(INPUT DATA)

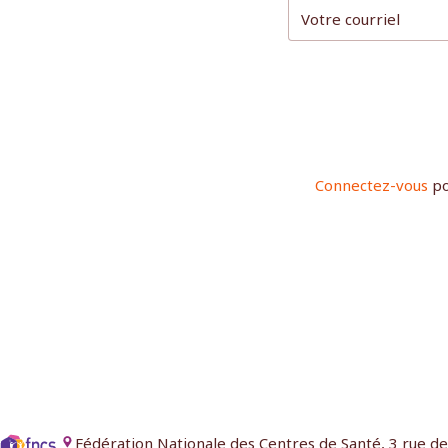
Connectez-vous
po
Fédération Nationale des Centres de Santé, 3 rue d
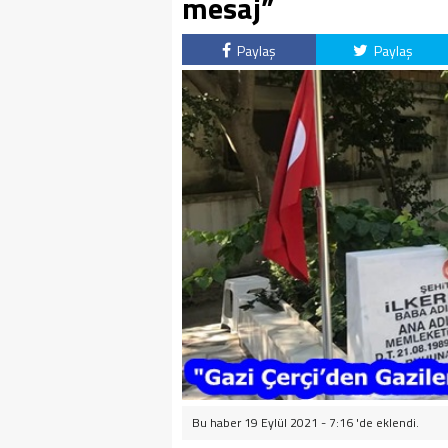
mesaj”
Paylaş
Paylaş
Bu haber 19 Eylül 2021 - 7:16 'de eklendi.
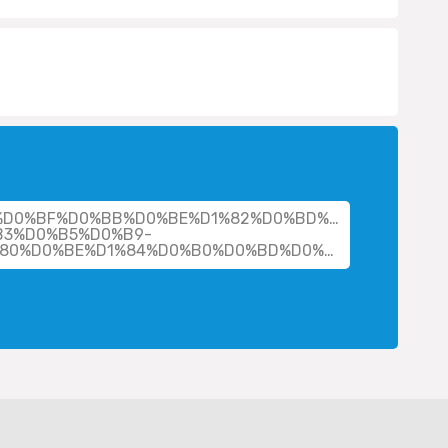
cher/%D0%BF%D0%BB%D0%BE%D1%82%D0%BD%D0%B8%D0%
B3%D0%B5%D0%B9-
%D0%BC%D0%B8%D1%82%D1%80%D0%BE%D1%84%D0%B0%D0%BD%D0%BE%D0%B2%D0%B8%D1%87/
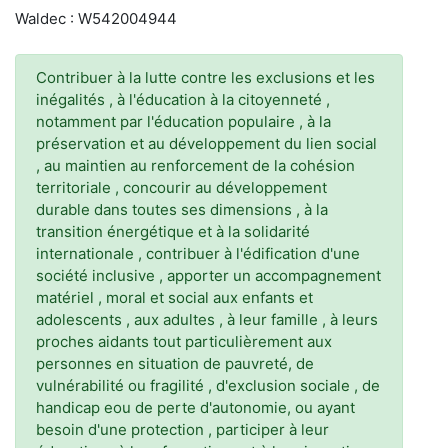
Waldec : W542004944
Contribuer à la lutte contre les exclusions et les
inégalités , à l'éducation à la citoyenneté ,
notamment par l'éducation populaire , à la
préservation et au développement du lien social
, au maintien au renforcement de la cohésion
territoriale , concourir au développement
durable dans toutes ses dimensions , à la
transition énergétique et à la solidarité
internationale , contribuer à l'édification d'une
société inclusive , apporter un accompagnement
matériel , moral et social aux enfants et
adolescents , aux adultes , à leur famille , à leurs
proches aidants tout particulièrement aux
personnes en situation de pauvreté, de
vulnérabilité ou fragilité , d'exclusion sociale , de
handicap eou de perte d'autonomie, ou ayant
besoin d'une protection , participer à leur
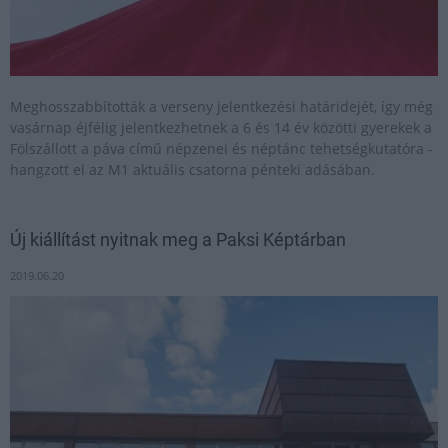
Meghosszabbították a verseny jelentkezési határidejét, így még
vasárnap éjfélig jelentkezhetnek a 6 és 14 év közötti gyerekek a
Fölszállott a páva című népzenei és néptánc tehetségkutatóra -
hangzott el az M1 aktuális csatorna pénteki adásában.
Új kiállítást nyitnak meg a Paksi Képtárban
2019.06.20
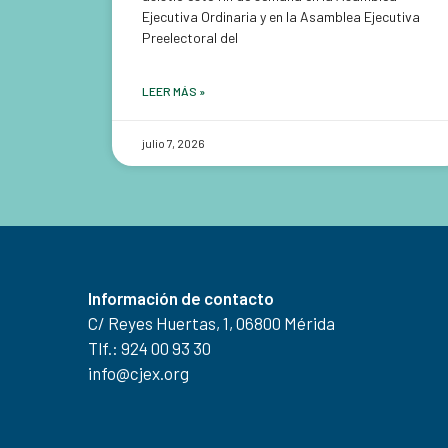
Ejecutiva Ordinaria y en la Asamblea Ejecutiva
Preelectoral del
LEER MÁS »
julio 7, 2026
Información de contacto
C/ Reyes Huertas, 1, 06800 Mérida
Tlf.: 924 00 93 30
info@cjex.org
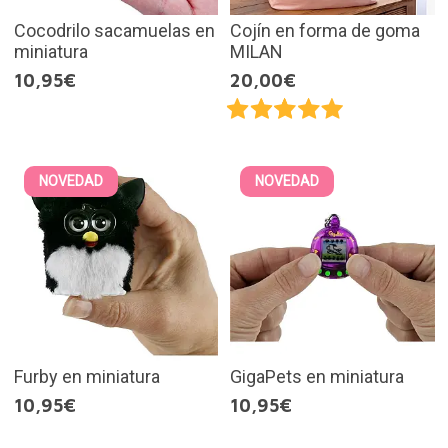
Cocodrilo sacamuelas en
Cojín en forma de goma
miniatura
MILAN
10,95€
20,00€
NOVEDAD
NOVEDAD
Furby en miniatura
GigaPets en miniatura
10,95€
10,95€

(End INPUT DATA)

● **ABOUT THIS EXERCISE**: Filter the data for the string "éducation" and copy every line that has it.

● **REPLY**:
inégalités , à l'éducation à la citoyenneté ,
notamment par l'éducation populaire , à la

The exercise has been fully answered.